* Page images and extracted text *
========

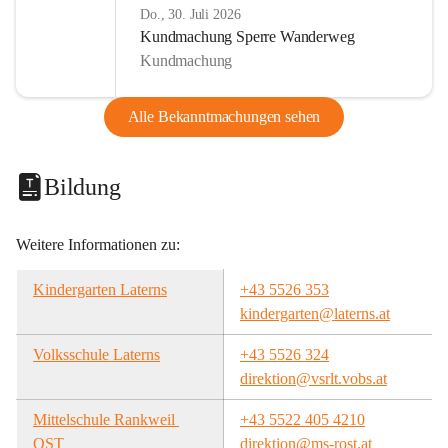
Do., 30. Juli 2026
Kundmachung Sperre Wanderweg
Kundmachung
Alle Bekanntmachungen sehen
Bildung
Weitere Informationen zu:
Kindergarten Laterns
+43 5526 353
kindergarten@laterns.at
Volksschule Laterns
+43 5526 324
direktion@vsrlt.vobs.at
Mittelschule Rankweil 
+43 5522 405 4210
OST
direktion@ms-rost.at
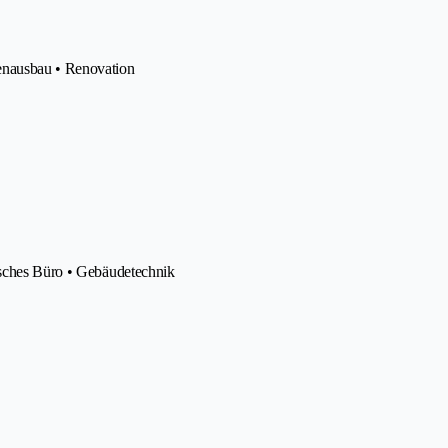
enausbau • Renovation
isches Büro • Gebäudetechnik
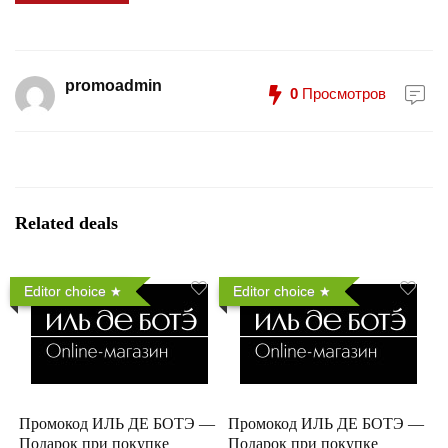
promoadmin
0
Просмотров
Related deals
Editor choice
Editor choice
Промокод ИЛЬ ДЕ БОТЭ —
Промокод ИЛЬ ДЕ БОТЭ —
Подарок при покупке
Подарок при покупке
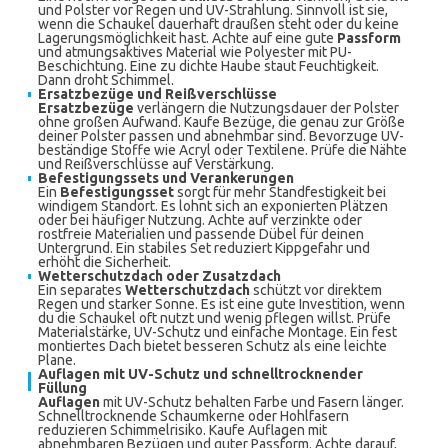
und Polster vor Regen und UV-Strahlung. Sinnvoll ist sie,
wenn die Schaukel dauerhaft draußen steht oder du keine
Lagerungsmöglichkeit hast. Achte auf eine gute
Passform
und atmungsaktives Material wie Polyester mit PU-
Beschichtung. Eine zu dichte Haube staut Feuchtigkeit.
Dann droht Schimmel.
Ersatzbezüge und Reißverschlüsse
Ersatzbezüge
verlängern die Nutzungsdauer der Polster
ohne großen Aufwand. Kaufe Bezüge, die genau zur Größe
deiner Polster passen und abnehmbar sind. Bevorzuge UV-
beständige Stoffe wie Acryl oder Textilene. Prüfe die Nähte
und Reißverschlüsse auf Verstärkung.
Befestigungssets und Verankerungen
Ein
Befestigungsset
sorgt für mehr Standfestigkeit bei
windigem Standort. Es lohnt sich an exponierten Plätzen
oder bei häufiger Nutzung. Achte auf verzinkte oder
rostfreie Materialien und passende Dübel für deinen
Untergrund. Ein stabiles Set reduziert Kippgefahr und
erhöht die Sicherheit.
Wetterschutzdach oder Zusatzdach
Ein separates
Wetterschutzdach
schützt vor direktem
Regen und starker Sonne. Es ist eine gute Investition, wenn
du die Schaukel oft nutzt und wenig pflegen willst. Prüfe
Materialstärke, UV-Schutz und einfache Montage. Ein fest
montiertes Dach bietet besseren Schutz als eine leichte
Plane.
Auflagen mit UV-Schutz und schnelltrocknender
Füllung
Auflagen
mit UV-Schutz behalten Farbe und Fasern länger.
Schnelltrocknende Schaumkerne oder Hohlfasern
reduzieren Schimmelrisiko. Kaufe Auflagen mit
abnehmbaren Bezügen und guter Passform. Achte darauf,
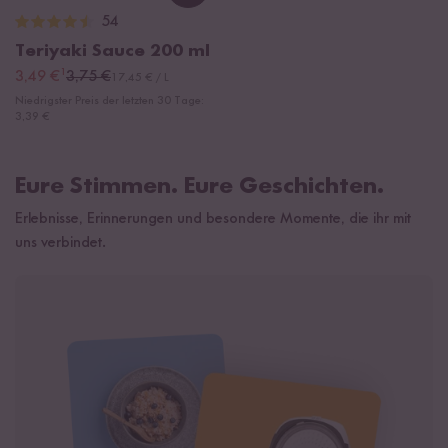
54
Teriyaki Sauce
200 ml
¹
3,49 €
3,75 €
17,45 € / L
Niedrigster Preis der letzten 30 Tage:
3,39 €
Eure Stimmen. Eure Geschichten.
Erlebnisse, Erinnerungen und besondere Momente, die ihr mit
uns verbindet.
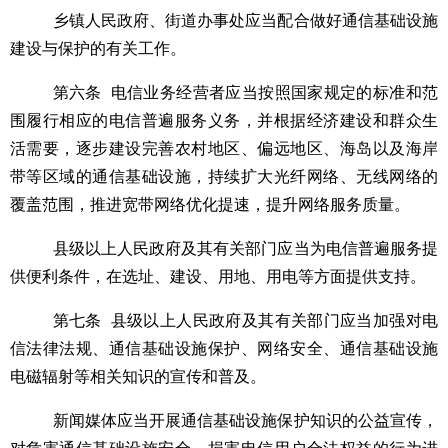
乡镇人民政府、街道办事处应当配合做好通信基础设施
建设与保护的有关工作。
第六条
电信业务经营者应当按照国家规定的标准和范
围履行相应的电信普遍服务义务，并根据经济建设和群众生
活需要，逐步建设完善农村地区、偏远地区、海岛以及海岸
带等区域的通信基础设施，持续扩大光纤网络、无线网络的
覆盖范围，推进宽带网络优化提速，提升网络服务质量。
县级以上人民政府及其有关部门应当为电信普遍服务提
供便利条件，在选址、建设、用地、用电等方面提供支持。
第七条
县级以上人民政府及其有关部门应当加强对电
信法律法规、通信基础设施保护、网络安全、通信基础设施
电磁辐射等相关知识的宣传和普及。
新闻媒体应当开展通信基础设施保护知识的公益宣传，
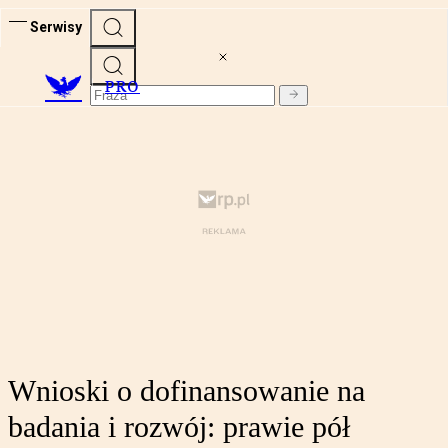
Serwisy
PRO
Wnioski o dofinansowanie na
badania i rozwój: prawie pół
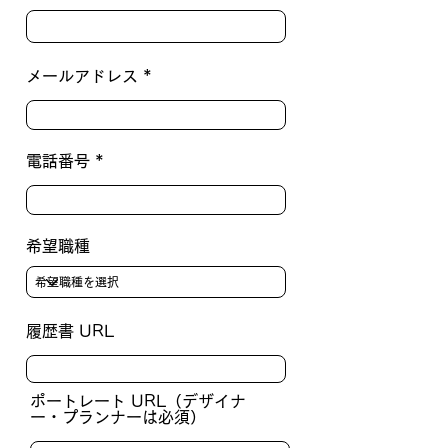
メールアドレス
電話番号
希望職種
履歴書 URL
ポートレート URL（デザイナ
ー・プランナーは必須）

========

* Directions *
What is needed is a word-for-word copy of the data above, free of any images.

* Solution below *
Do., 30. Juli 2026
Kundmachung Sperre Wanderweg
Kundmachung
Alle Bekanntmachungen sehen
Bildung
Weitere Informationen zu:
Kindergarten Laterns
+43 5526 353
kindergarten@laterns.at
Volksschule Laterns
+43 5526 324
direktion@vsrlt.vobs.at
Mittelschule Rankweil 
+43 5522 405 4210
OST
direktion@ms-rost.at
enausbau • Renovation
isches Büro • Gebäudetechnik
promoadmin
0
Просмотров
Related deals
Editor choice
Editor choice
Промокод ИЛЬ ДЕ БОТЭ —
Промокод ИЛЬ ДЕ БОТЭ —
Подарок при покупке
Подарок при покупке
und Polster vor Regen und UV-Strahlung. Sinnvoll ist sie,
wenn die Schaukel dauerhaft draußen steht oder du keine
Lagerungsmöglichkeit hast. Achte auf eine gute
Passform
und atmungsaktives Material wie Polyester mit PU-
Beschichtung. Eine zu dichte Haube staut Feuchtigkeit.
Dann droht Schimmel.
Ersatzbezüge und Reißverschlüsse
Ersatzbezüge
verlängern die Nutzungsdauer der Polster
ohne großen Aufwand. Kaufe Bezüge, die genau zur Größe
deiner Polster passen und abnehmbar sind. Bevorzuge UV-
beständige Stoffe wie Acryl oder Textilene. Prüfe die Nähte
und Reißverschlüsse auf Verstärkung.
Befestigungssets und Verankerungen
Ein
Befestigungsset
sorgt für mehr Standfestigkeit bei
windigem Standort. Es lohnt sich an exponierten Plätzen
oder bei häufiger Nutzung. Achte auf verzinkte oder
rostfreie Materialien und passende Dübel für deinen
Untergrund. Ein stabiles Set reduziert Kippgefahr und
erhöht die Sicherheit.
Wetterschutzdach oder Zusatzdach
Ein separates
Wetterschutzdach
schützt vor direktem
Regen und starker Sonne. Es ist eine gute Investition, wenn
du die Schaukel oft nutzt und wenig pflegen willst. Prüfe
Materialstärke, UV-Schutz und einfache Montage. Ein fest
montiertes Dach bietet besseren Schutz als eine leichte
Plane.
Auflagen mit UV-Schutz und schnelltrocknender
Füllung
Auflagen
mit UV-Schutz behalten Farbe und Fasern länger.
Schnelltrocknende Schaumkerne oder Hohlfasern
reduzieren Schimmelrisiko. Kaufe Auflagen mit
abnehmbaren Bezügen und guter Passform. Achte darauf,
54
Teriyaki Sauce
200 ml
¹
3,49 €
3,75 €
17,45 € / L
Niedrigster Preis der letzten 30 Tage:
3,39 €
Eure Stimmen. Eure Geschichten.
Erlebnisse, Erinnerungen und besondere Momente, die ihr mit
uns verbindet.
乡镇人民政府、街道办事处应当配合做好通信基础设施
建设与保护的有关工作。
第六条
电信业务经营者应当按照国家规定的标准和范
围履行相应的电信普遍服务义务，并根据经济建设和群众生
活需要，逐步建设完善农村地区、偏远地区、海岛以及海岸
带等区域的通信基础设施，持续扩大光纤网络、无线网络的
覆盖范围，推进宽带网络优化提速，提升网络服务质量。
县级以上人民政府及其有关部门应当为电信普遍服务提
供便利条件，在选址、建设、用地、用电等方面提供支持。
第七条
县级以上人民政府及其有关部门应当加强对电
信法律法规、通信基础设施保护、网络安全、通信基础设施
电磁辐射等相关知识的宣传和普及。
新闻媒体应当开展通信基础设施保护知识的公益宣传，
Serwisy
PRO
Wnioski o dofinansowanie na
badania i rozwój: prawie pół
メールアドレス
電話番号
希望職種
履歴書 URL
ポートレート URL（デザイナ
ー・プランナーは必須）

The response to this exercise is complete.